La régulation et ses prérequis
«La régulation suppose un cadre réglementaire précis, des normes, des contraintes, un arbitrage ; voire des sanctions», énumère l’économiste Kamal Mesbahi. En termes de lois et de normes, le Maroc dispose d’un arsenal juridique suffisamment dense pour assurer cette mission de régulation.

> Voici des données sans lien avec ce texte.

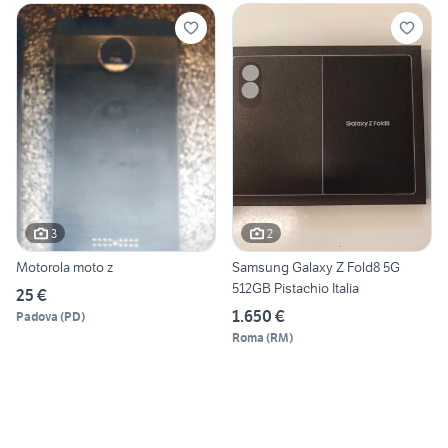
3
2
Motorola moto z
Samsung Galaxy Z Fold8 5G
512GB Pistachio Italia
25 €
1.650 €
Padova
(
PD
)
Roma
(
RM
)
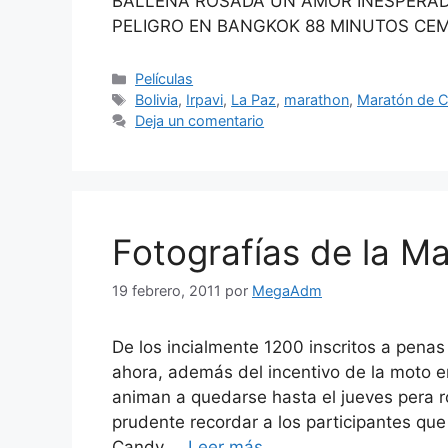
BALLENA ROSADA UN AMOR INESPERAD
PELIGRO EN BANGKOK 88 MINUTOS CE
Categorías
Películas
Etiquetas
Bolivia
,
Irpavi
,
La Paz
,
marathon
,
Maratón de C
Deja un comentario
Fotografías de la M
19 febrero, 2011
por
MegaAdm
De los incialmente 1200 inscritos a pena
ahora, además del incentivo de la moto e
animan a quedarse hasta el jueves pera 
prudente recordar a los participantes qu
Candy …
Leer más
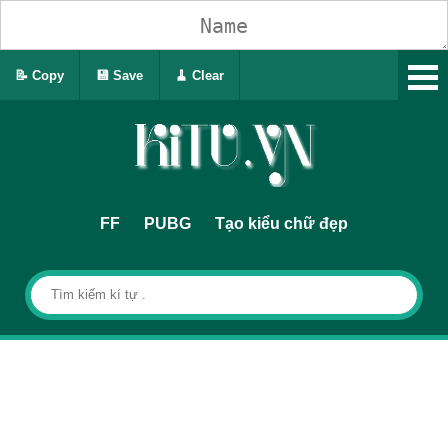
📝 Copy
💾 Save
🧹 Clear
FF
PUBG
Tạo kiểu chữ đẹp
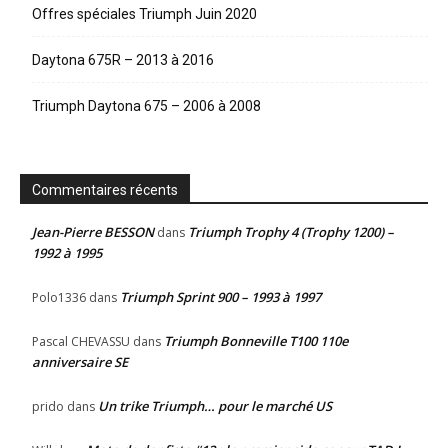
Offres spéciales Triumph Juin 2020
Daytona 675R – 2013 à 2016
Triumph Daytona 675 – 2006 à 2008
Commentaires récents
Jean-Pierre BESSON
Triumph Trophy 4 (Trophy 1200) –
dans
1992 à 1995
Triumph Sprint 900 – 1993 à 1997
Polo1336
dans
Triumph Bonneville T100 110e
Pascal CHEVASSU
dans
anniversaire SE
Un trike Triumph… pour le marché US
prido
dans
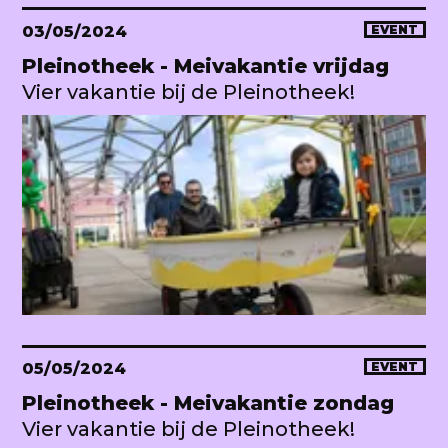
03/05/2024
EVENT
Pleinotheek - Meivakantie vrijdag
Vier vakantie bij de Pleinotheek!
05/05/2024
EVENT
Pleinotheek - Meivakantie zondag
Vier vakantie bij de Pleinotheek!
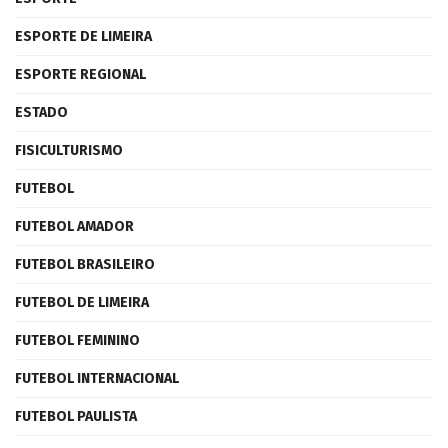
ESPORTE DE LIMEIRA
ESPORTE REGIONAL
ESTADO
FISICULTURISMO
FUTEBOL
FUTEBOL AMADOR
FUTEBOL BRASILEIRO
FUTEBOL DE LIMEIRA
FUTEBOL FEMININO
FUTEBOL INTERNACIONAL
FUTEBOL PAULISTA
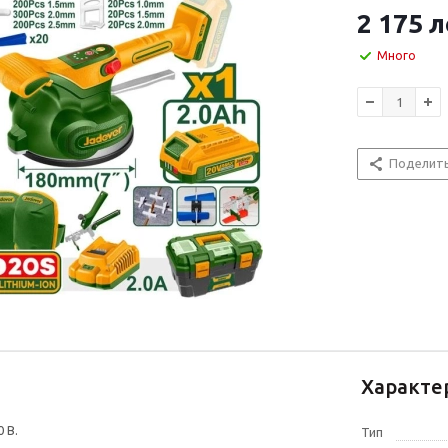
2 175
л
Много
Поделит
Характе
 В.
Тип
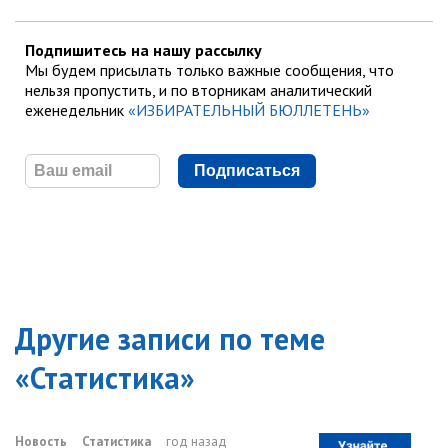
Подпишитесь на нашу рассылку
Мы будем присылать только важные сообщения, что
нельзя пропустить, и по вторникам аналитический
еженедельник
«ИЗБИРАТЕЛЬНЫЙ БЮЛЛЕТЕНЬ»
Подписаться
Другие записи по теме
«
Статистика
»
Новость
Статистика
год назад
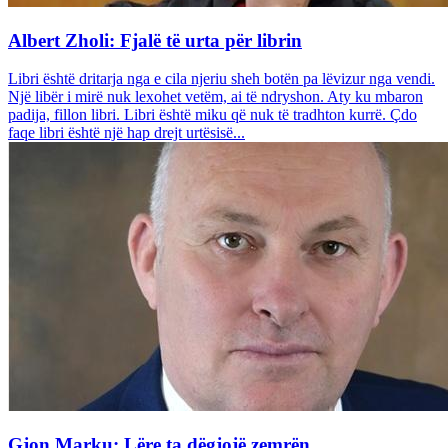
Albert Zholi: Fjalë të urta për librin
Libri është dritarja nga e cila njeriu sheh botën pa lëvizur nga vendi.
Një libër i mirë nuk lexohet vetëm, ai të ndryshon. Aty ku mbaron
padija, fillon libri. Libri është miku që nuk të tradhton kurrë. Çdo
faqe libri është një hap drejt urtësisë...
Gjon Marku: Lëre ta dëgjojë zemrën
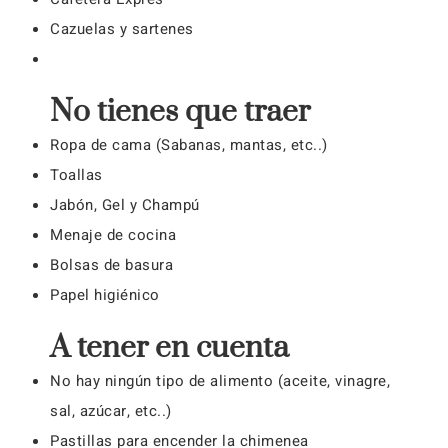
Cazuelas y sartenes
No tienes que traer
Ropa de cama (Sabanas, mantas, etc..)
Toallas
Jabón, Gel y Champú
Menaje de cocina
Bolsas de basura
Papel higiénico
A tener en cuenta
No hay ningún tipo de alimento (aceite, vinagre,
sal, azúcar, etc..)
Pastillas para encender la chimenea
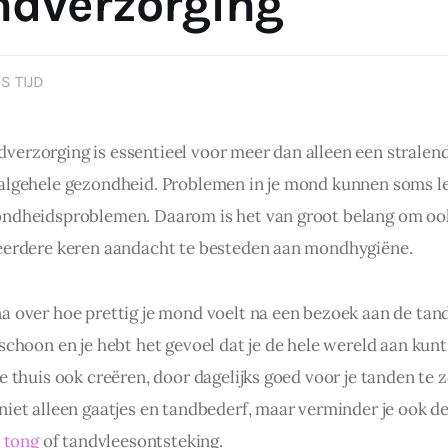
dverzorging
S TIJD
erzorging is essentieel voor meer dan alleen een stralend
algehele gezondheid. Problemen in je mond kunnen soms le
ndheidsproblemen. Daarom is het van groot belang om ook
eerdere keren aandacht te besteden aan mondhygiëne.
a over hoe prettig je mond voelt na een bezoek aan de tanda
schoon en je hebt het gevoel dat je de hele wereld aan kunt
e thuis ook creëren, door dagelijks goed voor je tanden te z
niet alleen gaatjes en tandbederf, maar verminder je ook de
e tong
 of tandvleesontsteking.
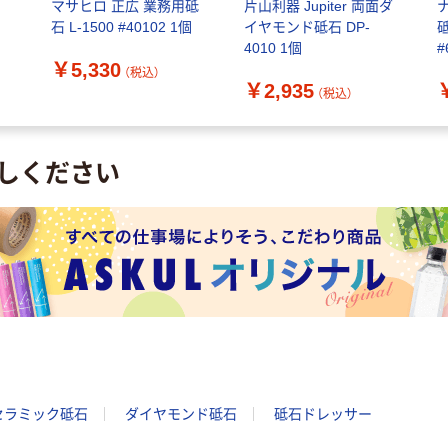
ラ
マサヒロ 正広 業務用砥
片山利器 Jupiter 両面ダ
石 L-1500 #40102 1個
イヤモンド砥石 DP-
4010 1個
#
￥5,330
（税込）
￥2,935
（税込）
しください
セラミック砥石
ダイヤモンド砥石
砥石ドレッサー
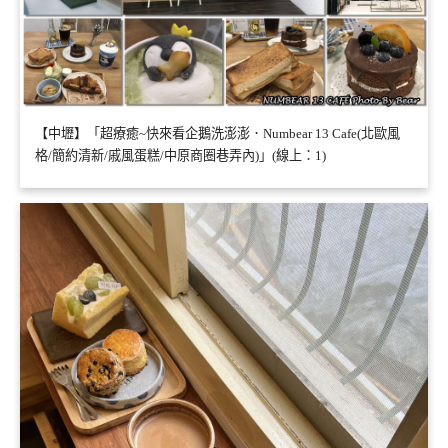
【中壢】「超療癒~快來看企鵝洗澎澎．Numbear 13 Cafe(北歐風
格/簡約清新/戚風蛋糕/中原商圈巷弄內)」(線上：1)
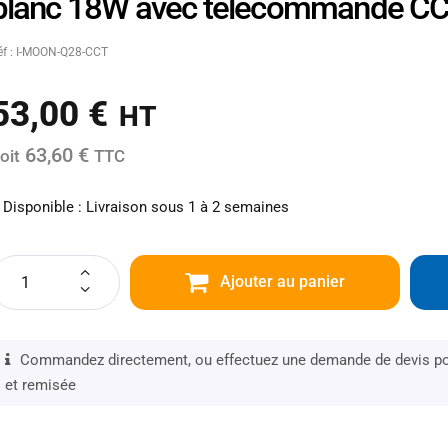
blanc 18W avec télécommande CCT
éf : I-MOON-Q28-CCT
53,00
€
HT
63,60 €
oit
TTC
Disponible : Livraison sous 1 à 2 semaines
Ajouter au panier
Commandez directement, ou effectuez une demande de devis pou
et remisée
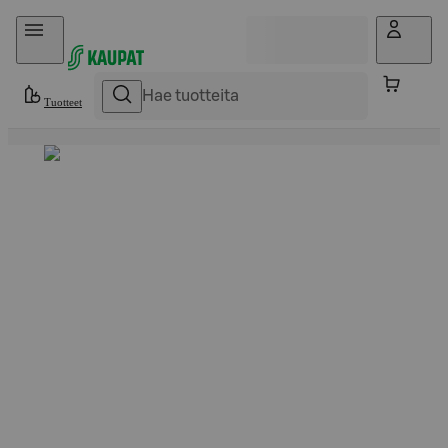
Hyppää sisältöön
Tuotteet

El Mehdi Fakir, économiste ajoute à ces rôles «une fonction pédagogique». «En plus d’être gendarme, un régulateur a un rôle d’abord pédagogique en adaptant ses lois et même en recourant à des dérogations pour réussir ses missions». Les ingrédients du succès demeurent connus et résument magistralement Kamal Mesbahi, économiste: «Des instances de régulation efficaces supposent une construction institutionnelle de qualité, des compétences élargies, une phase d’apprentissage plus ou moins longue, une maturation politique et économique acceptant l’idée qu’il va falloir les «laisser travailler en indépendance».
El Mehdi Fakir
économiste
«En plus d’être gendarme, un régulateur a un rôle d’abord pédagogique en adaptant ses lois et même en recourant à des dérogations pour réussir ses missions. Dans ces fonctions, l’intérêt suprême de la Nation doit primer».
Kamal Mesbahi
économiste
«Légitimité, compétence et neutralité sont les pré-requis des autorités de régulation. L’idéal étant que ces autorités ne soient pas sous l’influence du politique, de toute autre forme de Lobbying ou influence partisane».